A Era da informação global, mas filtrada!

Padre Miguel Neto, Diocese do Algarve

Foto: Agência ECCLESIA/MC

No mundo atual, um dos maiores ativos comercial é a posse e acesso à informação, com possibilidade de captar a atenção e manipular pessoas. Não interessa a verdade. Ou melhor, a verdade está fragmentada e é legalmente manipulada, para responder à verdade que cada um quer para si.

Um exemplo claro disso é a quantidade de pessoas, em todo o mundo, que acreditam que a terra é plana, os chamados terraplanistas. A estimativa do número de pessoas que fazem parte desta comunidade é difícil de determinar com precisão, devido à natureza segmentada e dispersa desse grupo. No entanto, existem algumas indicações baseadas em eventos, redes sociais e pesquisas[1]. Plataformas como Facebook, YouTube e Reddit têm comunidades ativas de terraplanistas. Grupos no Facebook, por exemplo, podem ter dezenas de milhares de membros.

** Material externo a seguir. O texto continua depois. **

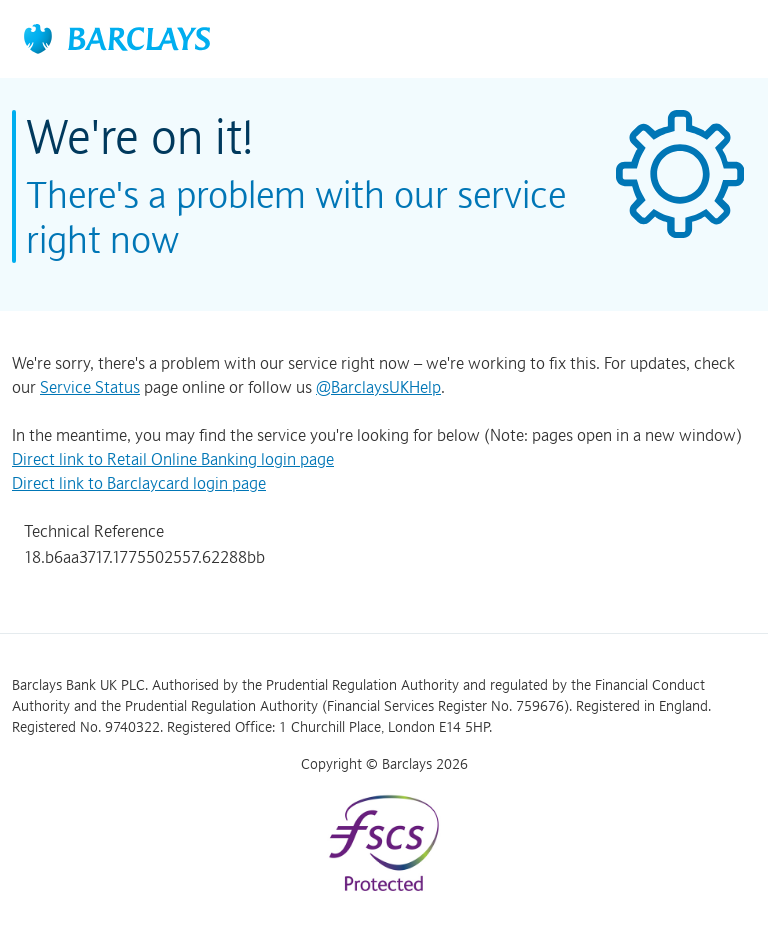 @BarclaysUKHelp (378, 387)
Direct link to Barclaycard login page (139, 483)
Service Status (90, 387)
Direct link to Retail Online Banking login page (173, 459)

Um dos maiores grupos de terraplanistas no Facebook tinha, em determinado momento, mais de 200.000 membros. Vídeos sobre terraplanismo no YouTube acumulam milhões de visualizações, sugerindo um grande interesse global. Existem conferências anuais, como a Flat Earth International Conference (FEIC)[2] [3], que atraem centenas de participantes. Esses eventos mostram que há um número significativo de pessoas interessadas no tema. Mais, alguns estudos e pesquisas tentaram estimar a crença em teorias da conspiração, incluindo o terraplanismo. A pesquisa Ipsos MORI (2018) [4], realizada em 24 países, encontrou que uma pequena percentagem de pessoas em cada país, que tinha dúvidas sobre a forma da Terra. Embora a percentagem varie, a média de céticos em relação à esfericidade da Terra, pode girar em torno de 1% a 2% da população em muitos países. Considerando todas essas fontes, uma estimativa conservadora sugere que a comunidade terraplanista global pode incluir alguns milhões de “crentes”. Esta é uma estimativa ampla, dado que muitos adeptos podem não se manifestar publicamente, devido ao estigma social associado à crença.

Para muitas destas pessoas o facto da terra ser plana é inquestionável e só procuram informação que confirmam as suas ideias. Mas se o terraplanista é o exemplo perfeito daquilo que o algoritmo, a ausência de Literacia Mediática e o tribalismo digital podem fazer, há outros aspetos mais preocupantes.

No mundo dos influencers, sobretudo no Youtube, existem múltiplos vídeos de pseudo-analistas da vida política, que produzem extensas análises enviesadas do quotidiano, não sendo jornalistas ou outros profissionais qualificados. Mais, na maioria das vezes, atacam o jornalismo. Em Portugal, na minha opinião, o caso mais paradigmático é o de João Tilly, atualmente deputado, que durante anos, enquanto acariciava o seu gato branco, qual agente do mal do “inspetor gadjet”, fragmentava entrevistas e debates parlamentares, comentando tudo e todos, usando uma linguagem agressiva e ofensiva para os que ele não gostava, sobretudo os jornalistas, chegando a apelidar muitos de “jornalixo”.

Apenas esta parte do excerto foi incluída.